> _Work instructions_:
All of the listing must be given again exactly, except that the images are dropped.

> _Task inputs_:
-.-.-

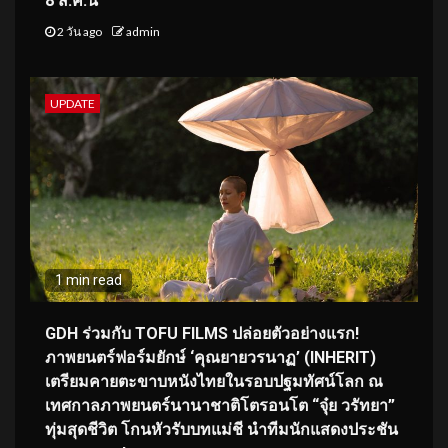
8 ส.ค.นี้
2 วัน ago
admin
UPDATE
1 min read
GDH ร่วมกับ TOFU FILMS ปล่อยตัวอย่างแรก!
ภาพยนตร์ฟอร์มยักษ์ ‘คุณยายวรนาฏ’ (INHERIT)
เตรียมคายตะขาบหนังไทยในรอบปฐมทัศน์โลก ณ
เทศกาลภาพยนตร์นานาชาติโตรอนโต “จุ๋ย วรัทยา”
ทุ่มสุดชีวิต โกนหัวรับบทแม่ชี นำทีมนักแสดงประชัน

-.-.-

> _Exercise answer_:
8 ส.ค.นี้
2 วัน ago
admin
UPDATE
1 min read
GDH ร่วมกับ TOFU FILMS ปล่อยตัวอย่างแรก!
ภาพยนตร์ฟอร์มยักษ์ ‘คุณยายวรนาฏ’ (INHERIT)
เตรียมคายตะขาบหนังไทยในรอบปฐมทัศน์โลก ณ
เทศกาลภาพยนตร์นานาชาติโตรอนโต “จุ๋ย วรัทยา”
ทุ่มสุดชีวิต โกนหัวรับบทแม่ชี นำทีมนักแสดงประชัน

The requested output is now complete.